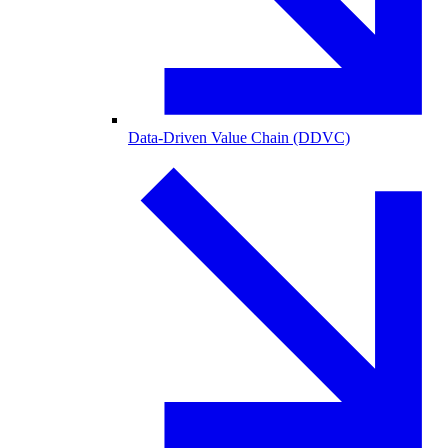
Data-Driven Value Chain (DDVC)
◆ ◆ ◆
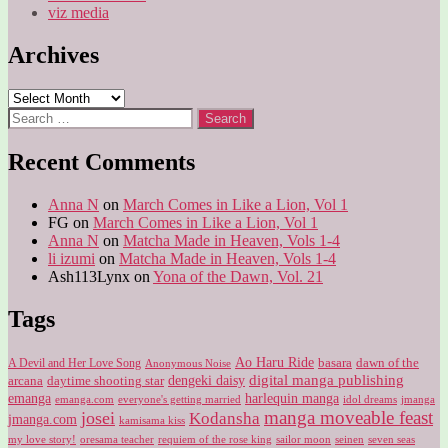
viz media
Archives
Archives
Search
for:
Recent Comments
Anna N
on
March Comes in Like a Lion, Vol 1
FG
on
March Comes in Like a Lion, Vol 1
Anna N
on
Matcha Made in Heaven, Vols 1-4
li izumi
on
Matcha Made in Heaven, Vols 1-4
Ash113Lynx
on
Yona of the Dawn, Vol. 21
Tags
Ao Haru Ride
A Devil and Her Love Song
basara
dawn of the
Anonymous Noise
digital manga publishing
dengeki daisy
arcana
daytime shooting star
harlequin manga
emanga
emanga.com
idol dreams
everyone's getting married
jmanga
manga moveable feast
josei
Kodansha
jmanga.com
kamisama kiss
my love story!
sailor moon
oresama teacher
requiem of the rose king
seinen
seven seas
◆ ◆ ◆
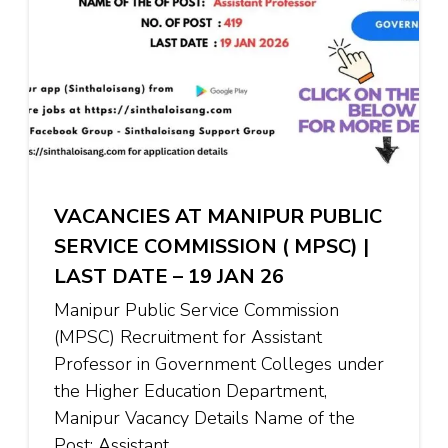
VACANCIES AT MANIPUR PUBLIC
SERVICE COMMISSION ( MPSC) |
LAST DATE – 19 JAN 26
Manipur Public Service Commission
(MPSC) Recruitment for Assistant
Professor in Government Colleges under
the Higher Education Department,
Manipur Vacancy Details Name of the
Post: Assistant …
◆ ◆ ◆
## What you should do
Among the entries above, locate the lines containing "the Higher Education" and "Post: Assistant …", and transcribe exactly those two lines and all lines between.

## Solution to the problem
the Higher Education Department,
Manipur Vacancy Details Name of the
Post: Assistant …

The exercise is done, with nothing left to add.